▶ [Data in this exercise]
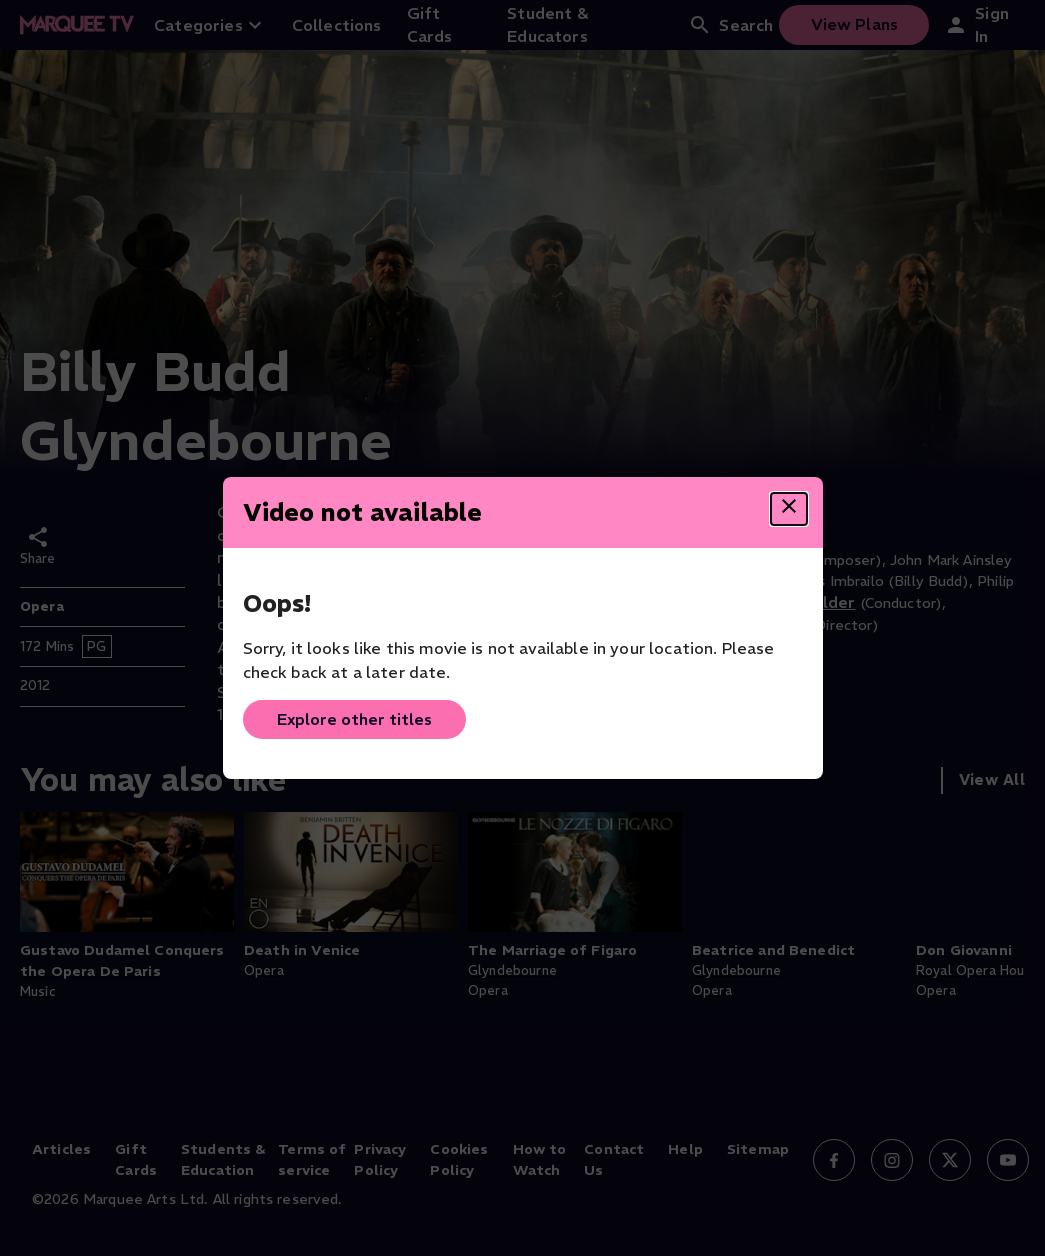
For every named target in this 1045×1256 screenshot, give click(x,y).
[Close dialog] (789, 509)
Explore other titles (354, 719)
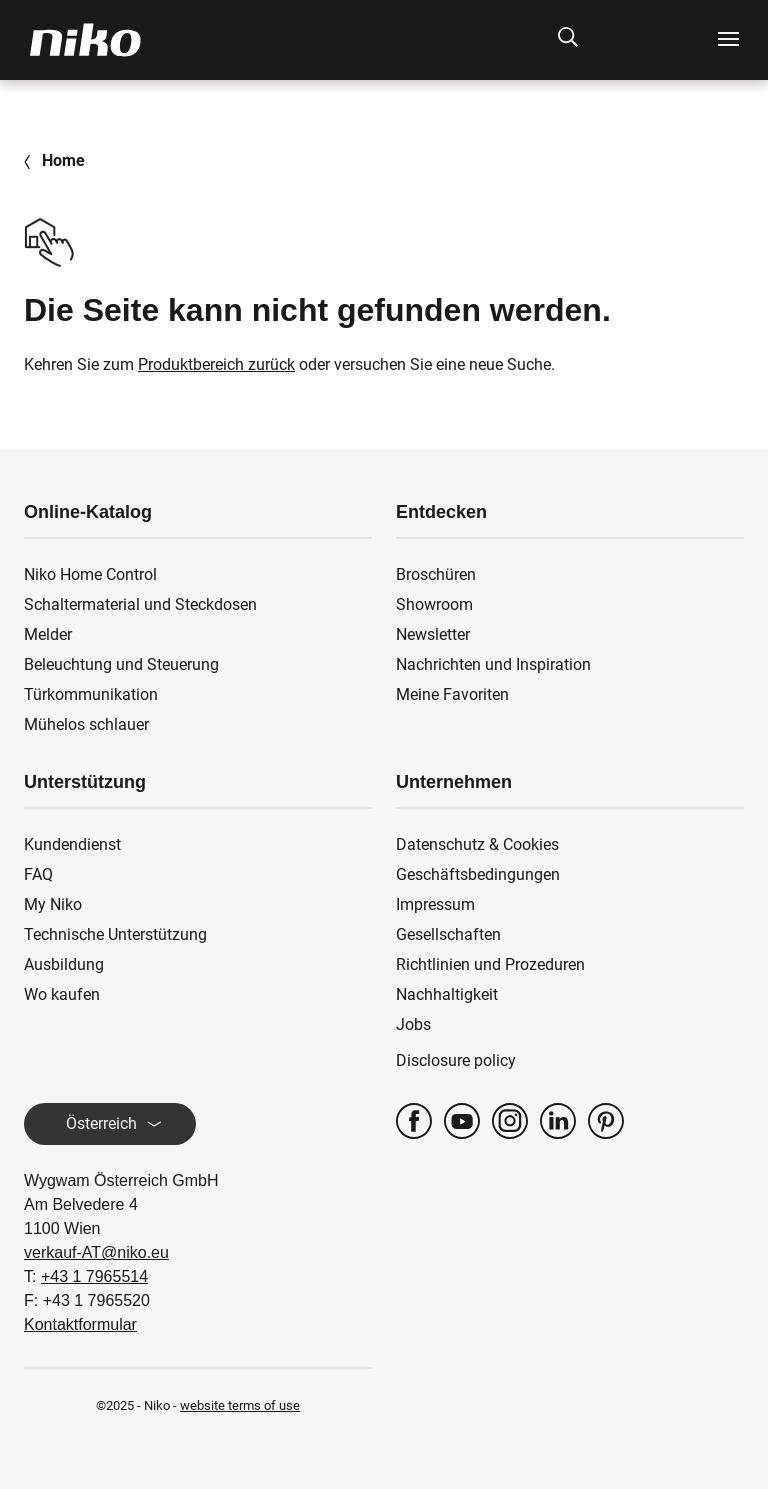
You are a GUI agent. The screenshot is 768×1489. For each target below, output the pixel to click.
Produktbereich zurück (216, 364)
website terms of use (240, 1405)
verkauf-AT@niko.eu (96, 1252)
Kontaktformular (80, 1324)
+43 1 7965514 (94, 1276)
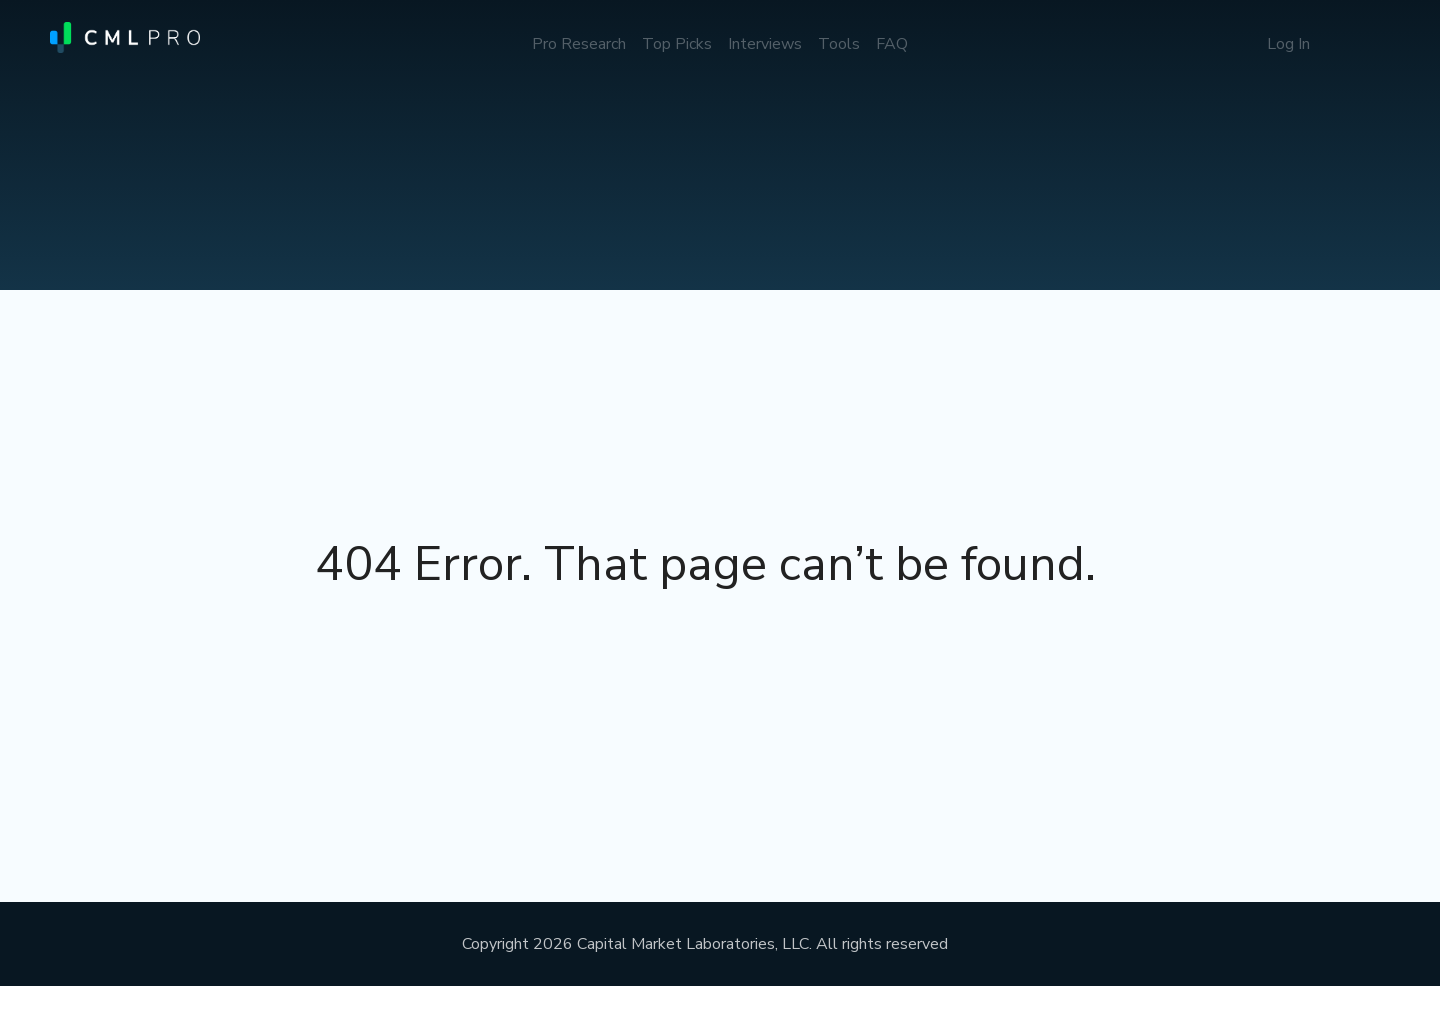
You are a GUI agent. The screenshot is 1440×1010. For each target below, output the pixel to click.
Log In (1288, 44)
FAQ (892, 44)
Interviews (765, 44)
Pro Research (579, 44)
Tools (839, 44)
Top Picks (677, 44)
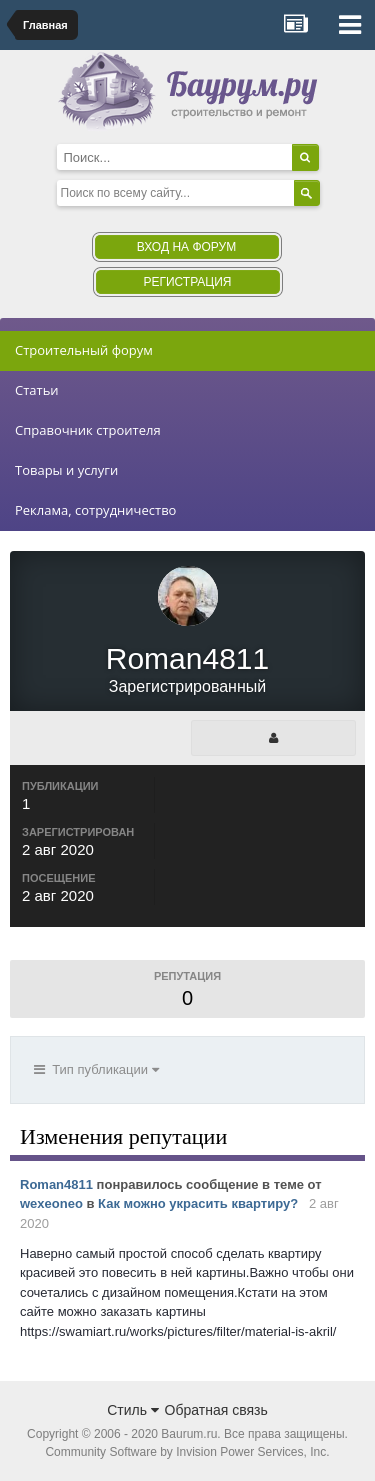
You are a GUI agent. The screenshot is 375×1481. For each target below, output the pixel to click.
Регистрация (187, 282)
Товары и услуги (66, 470)
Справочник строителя (88, 430)
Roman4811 (56, 1184)
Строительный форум (84, 350)
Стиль (133, 1410)
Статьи (37, 390)
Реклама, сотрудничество (95, 510)
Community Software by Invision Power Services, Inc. (187, 1452)
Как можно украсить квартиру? (198, 1203)
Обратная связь (216, 1410)
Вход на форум (186, 247)
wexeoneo (51, 1203)
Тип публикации (96, 1069)
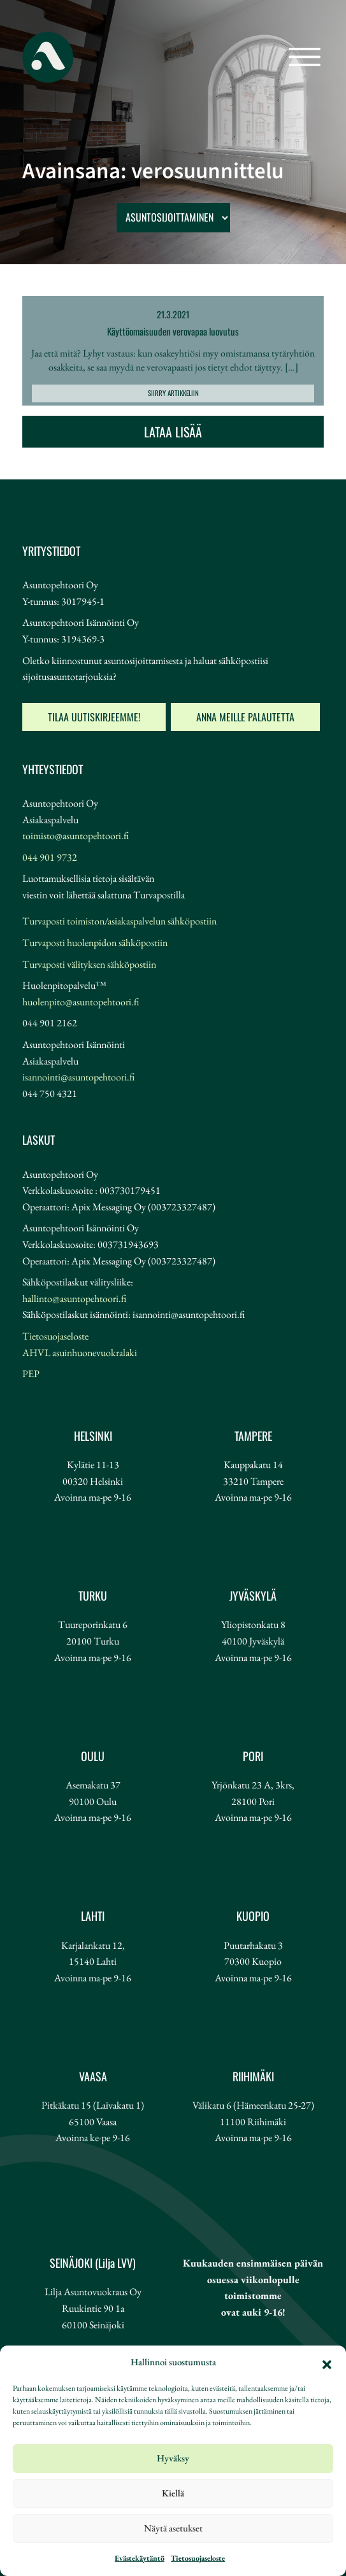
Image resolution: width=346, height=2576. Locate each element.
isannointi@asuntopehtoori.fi (78, 1077)
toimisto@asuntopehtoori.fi (75, 835)
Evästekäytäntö (139, 2558)
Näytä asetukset (173, 2528)
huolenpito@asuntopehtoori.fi (80, 1001)
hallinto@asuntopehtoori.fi (74, 1298)
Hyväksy (173, 2458)
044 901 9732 (49, 857)
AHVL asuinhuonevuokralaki (79, 1352)
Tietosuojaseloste (198, 2558)
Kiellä (173, 2493)
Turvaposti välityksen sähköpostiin (89, 964)
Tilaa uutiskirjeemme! (94, 717)
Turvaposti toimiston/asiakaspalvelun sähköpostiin (119, 921)
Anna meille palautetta (245, 717)
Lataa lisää (173, 431)
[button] (327, 2362)
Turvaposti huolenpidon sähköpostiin (95, 942)
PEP (31, 1373)
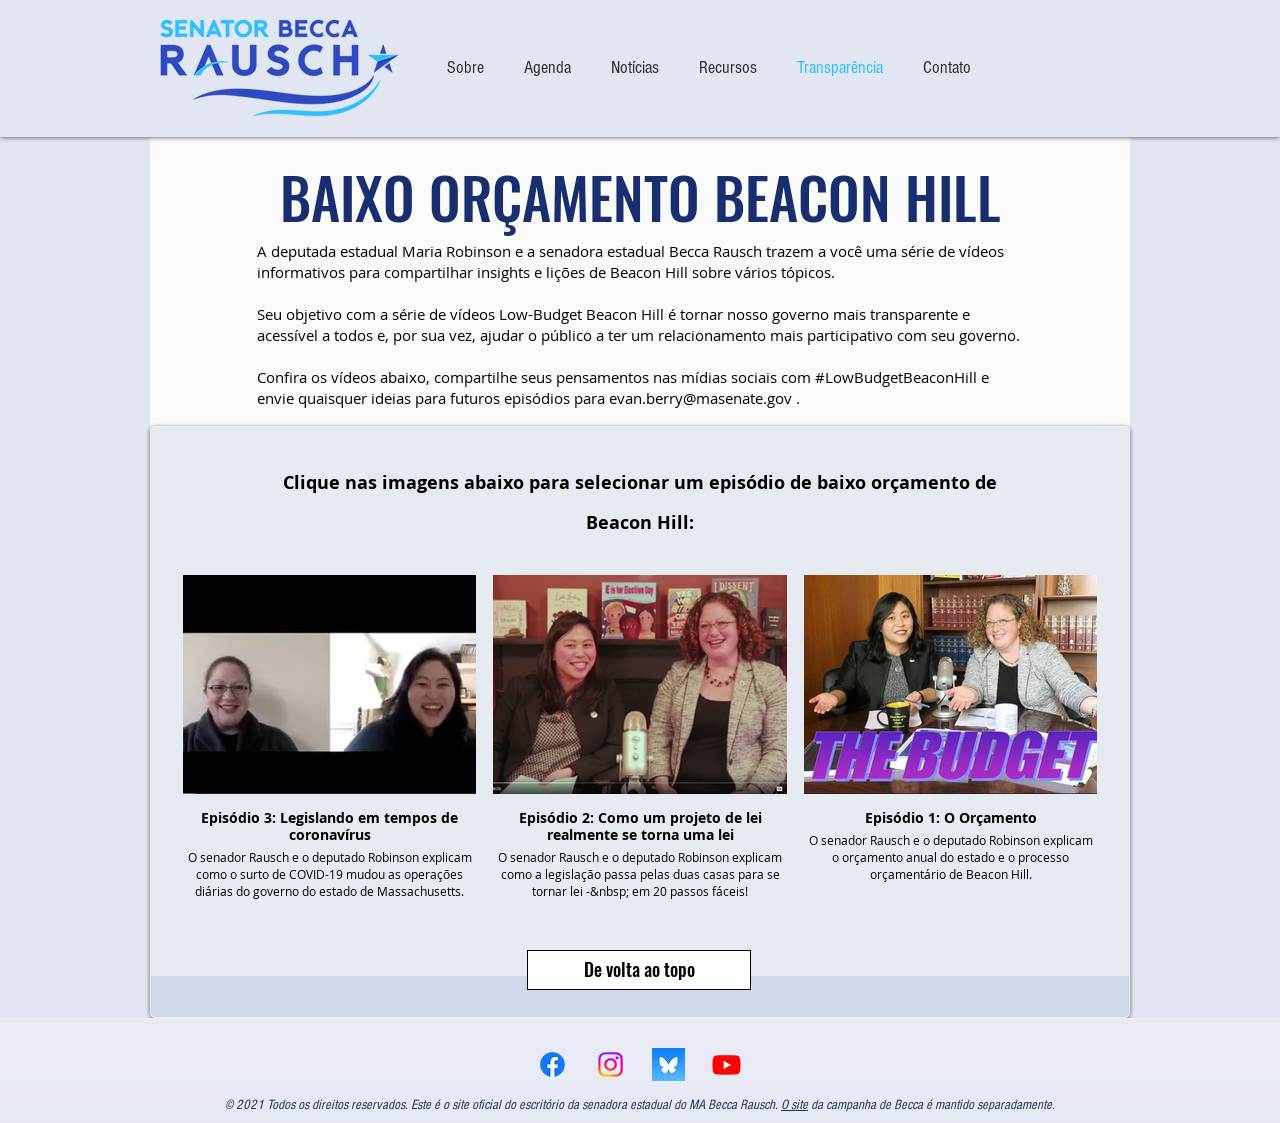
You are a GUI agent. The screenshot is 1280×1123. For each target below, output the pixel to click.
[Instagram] (610, 1064)
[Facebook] (552, 1064)
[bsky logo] (668, 1064)
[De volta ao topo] (639, 970)
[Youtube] (726, 1064)
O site (794, 1105)
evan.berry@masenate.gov (700, 398)
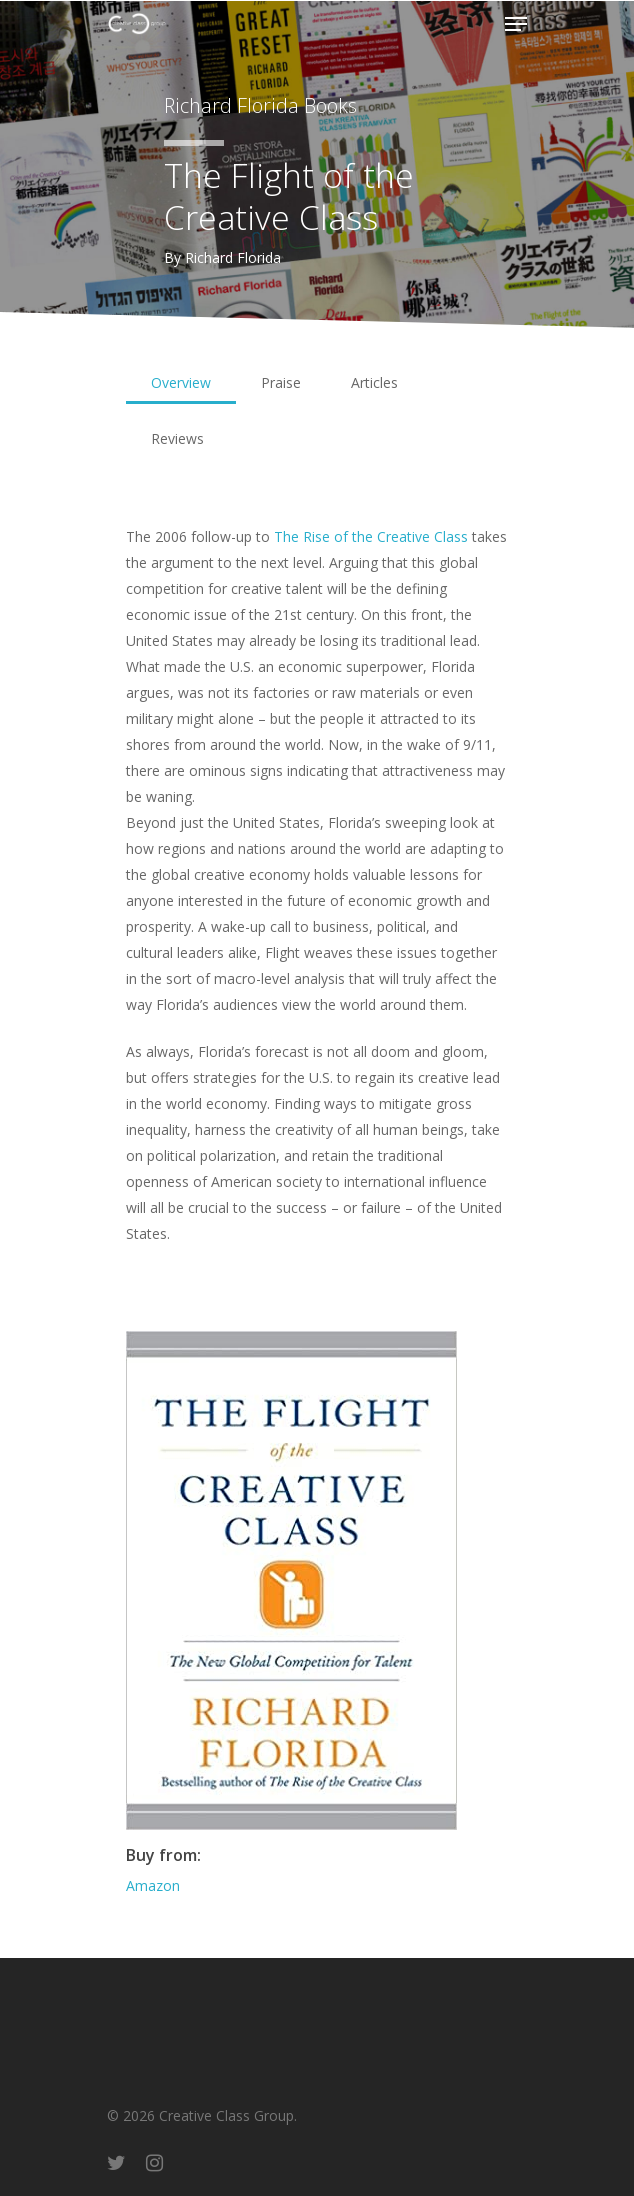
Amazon (153, 1885)
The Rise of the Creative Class (371, 536)
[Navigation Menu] (516, 24)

▶ [Exercise brief]
Give the lines again exactly, starting where the entries begin and stopping once the line with "evan.berry@masenate.gov (700, 398)" is included; pictures are not copied.

▶ [Response area]
For every named target in this 1045×1256 screenshot, give click(x,y).
[Close dialog] (789, 509)
Explore other titles (354, 719)
You are a GUI agent. The screenshot is 768×1489. For each target below, output the pixel to click.
Produktbereich zurück (216, 364)
website terms of use (240, 1405)
verkauf-AT@niko.eu (96, 1252)
Kontaktformular (80, 1324)
+43 1 7965514 (94, 1276)
You are a GUI agent. The screenshot is 1440×1010. For each target below, output the pixel to click.
Log In (1288, 44)
FAQ (892, 44)
Interviews (765, 44)
Pro Research (579, 44)
Tools (839, 44)
Top Picks (677, 44)
You are a GUI agent. The screenshot is 375×1481. For each target below, output the pixel to click.
Регистрация (187, 282)
Товары и услуги (66, 470)
Справочник строителя (88, 430)
Roman4811 (56, 1184)
Строительный форум (84, 350)
Стиль (133, 1410)
Статьи (37, 390)
Реклама, сотрудничество (95, 510)
Community Software by Invision Power Services, Inc. (187, 1452)
Как можно украсить квартиру? (198, 1203)
Обратная связь (216, 1410)
Вход на форум (186, 247)
wexeoneo (51, 1203)
Тип публикации (96, 1069)
Image resolution: width=346, height=2576. Locate each element.
isannointi@asuntopehtoori.fi (78, 1077)
toimisto@asuntopehtoori.fi (75, 835)
Evästekäytäntö (139, 2558)
Näytä asetukset (173, 2528)
huolenpito@asuntopehtoori.fi (80, 1001)
hallinto@asuntopehtoori.fi (74, 1298)
Hyväksy (173, 2458)
044 901 9732 (49, 857)
AHVL asuinhuonevuokralaki (79, 1352)
Tietosuojaseloste (198, 2558)
Kiellä (173, 2493)
Turvaposti välityksen sähköpostiin (89, 964)
Tilaa uutiskirjeemme! (94, 717)
Turvaposti toimiston/asiakaspalvelun sähköpostiin (119, 921)
Anna meille palautetta (245, 717)
Lataa lisää (173, 431)
[button] (327, 2362)
Turvaposti huolenpidon sähköpostiin (95, 942)
PEP (31, 1373)
You are a GUI agent. The screenshot is 1280×1123. For each target below, output the pixel to click.
[Instagram] (610, 1064)
[Facebook] (552, 1064)
[bsky logo] (668, 1064)
[De volta ao topo] (639, 970)
[Youtube] (726, 1064)
O site (794, 1105)
evan.berry@masenate.gov (700, 398)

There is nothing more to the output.